Volcker fully recognizes the difficulties in restoring a rule-based well functioning system both in his speech and in this private comment to Lipsky made thereafter. Lipsky: “It’s easy to say what’s wrong,” Mr. Volcker told me over the weekend, “but sensible reforms are a pretty tough thing.”
The devil, of course, is in the details. What rule should prevail? There is an almost superstitious truculence on the part of world monetary elites to consider the restoration of the gold standard. And yet, the Bank of England published a rigorous and influential study in December 2011, Financial Stability Paper No. 13, Reform of the International Monetary and Financial System. This paper contrasts the empirical track record of the fiduciary dollar standard directed by Secretary Connally and brought into being (and then later administered by) Volcker. It determines that the fiduciary dollar standard has significantly underperformed both the Bretton Woods gold exchange standard and the classical gold standard in every major category.
When compared to the Bretton Woods system, in which countries defined their currencies by a fixed rate of exchange to the dollar, and the U.S. in turn defined the dollar as 1/35 th of an ounce of gold:
- Economic growth is a full percentage point slower, with an average annual increase in real per-capita GDP of only 1.8%
- World inflation of 4.8% a year is 1.5 percentage point higher;
- Downturns for the median countries have more than tripled to 13% of the total period;
- The number of banking crises per year has soared to 2.6 per year, compared to only one every ten years under Bretton Woods;
That said, the Bank of England paper resolves by calling for a rules-based system, without specifying which rule.

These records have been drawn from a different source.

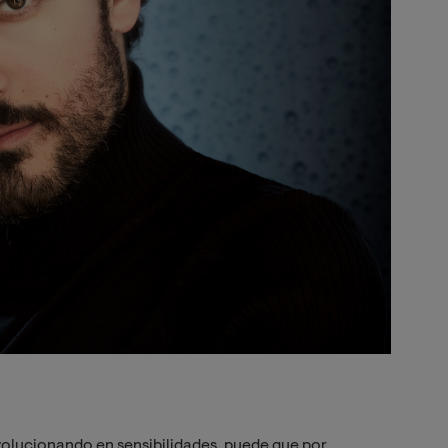
olucionando en sensibilidades, puede que por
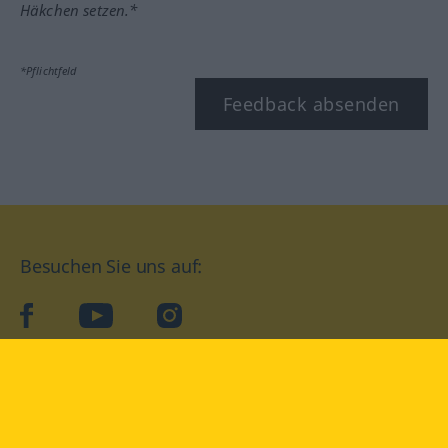
Häkchen setzen.*
*Pflichtfeld
Feedback absenden
Besuchen Sie uns auf:
facebook
YouTube
Instagram
Langenscheidt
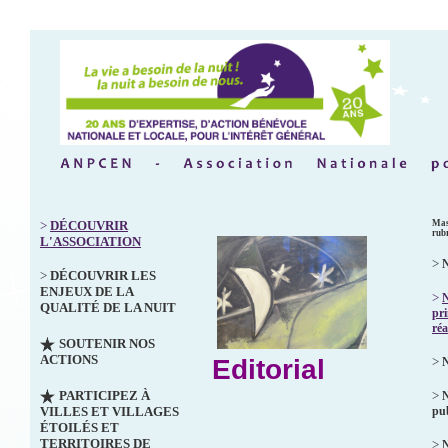
>
DÉCOUVRIR
Mas
rub
L'ASSOCIATION
>
N
>
DÉCOUVRIR LES
ENJEUX DE LA
>
QUALITÉ DE LA NUIT
pri
réa
SOUTENIR NOS
ACTIONS
Editorial
>
N
PARTICIPEZ À
>
VILLES ET VILLAGES
pub
ÉTOILÉS ET
TERRITOIRES DE
>
N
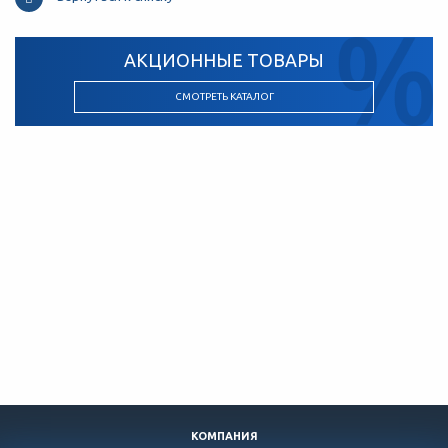
АКЦИОННЫЕ ТОВАРЫ
СМОТРЕТЬ КАТАЛОГ
КОМПАНИЯ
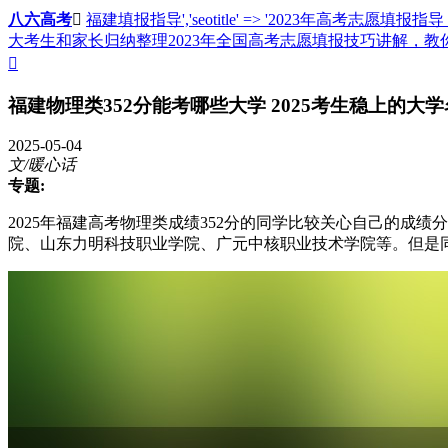
八六高考

福建填报指导','seotitle' => '2023年高考志愿填报
大考生和家长归纳整理2023年全国高考志愿填报技巧讲解，

福建物理类352分能考哪些大学 2025考生稳上的大
2025-05-04
文/暖心话
专题:
2025年福建高考物理类成绩352分的同学比较关心自己的
院、山东力明科技职业学院、广元中核职业技术学院等。但是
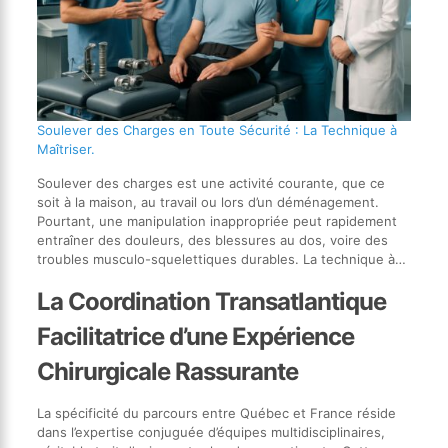
Soulever des Charges en Toute Sécurité : La Technique à
Maîtriser.
Soulever des charges est une activité courante, que ce
soit à la maison, au travail ou lors d’un déménagement.
Pourtant, une manipulation inappropriée peut rapidement
entraîner des douleurs, des blessures au dos, voire des
troubles musculo-squelettiques durables. La technique à…
La Coordination Transatlantique
Facilitatrice d’une Expérience
Chirurgicale Rassurante
La spécificité du parcours entre Québec et France réside
dans l’expertise conjuguée d’équipes multidisciplinaires,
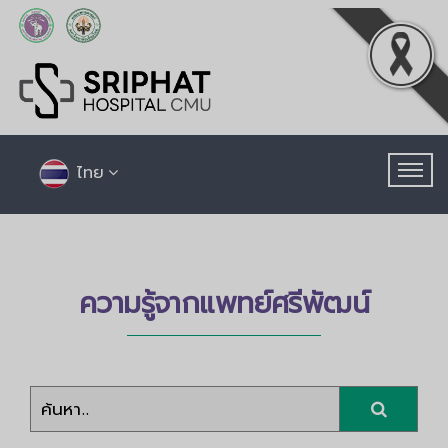
ไทย
ความรู้จากแพทย์ศรีพัฒน์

Volcker himself presents as oddly reticent about considering the restoration of the “golden rule.” Yet, as recently referenced in this column, in his Foreword to Marjorie Deane and Robert Pringle’s The Central Banks (Hamish Hamilton, 1994) he wrote:
It is a sobering fact that the prominence of central banks in this century has coincided with a general tendency towards more inflation, not less. By and large, if the overriding objective is price stability, we did better with the nineteenth-century gold standard and passive central banks, with currency boards, or even with ‘free banking.’ The truly unique power of a central bank, after all, is the power to create money, and ultimately the power to create is the power to destroy.
Walter Bagehot long ago set out succinctly a lesson from experience: “Money will not manage itself”. He then spoke from the platform of the Economist to the Bank of England. Today it is our mutual interdependence that requires a degree of cooperation and coordination that too often has been lacking on an international scale.
As the great Walter Layton, editor of the Economist, wrote in 1925, “the choice which presents itself is not one between a theoretical standard on the one hand and gold with all its imperfections on the other, but between the gold standard … and no control at all.” “No control at all” anticipates Volcker’s own critique.
If Chairman Volcker overcame his aversion to considering the gold standard as a respectable option for consideration he just might find that his his stated concern “We are long ways from (a new Bretton Woods conference)” may be exaggerated. A golden age of equitable prosperity and financial stability is closer than Mr. Volcker believes.
The corollary to Volcker’s dictum, “ultimately the power to create is the power to destroy” is that the power to destroy is the power to create. It is time, and past time, Mr. Volcker, to give full and respectful consideration to the gold standard which served the world very well indeed and would serve well again.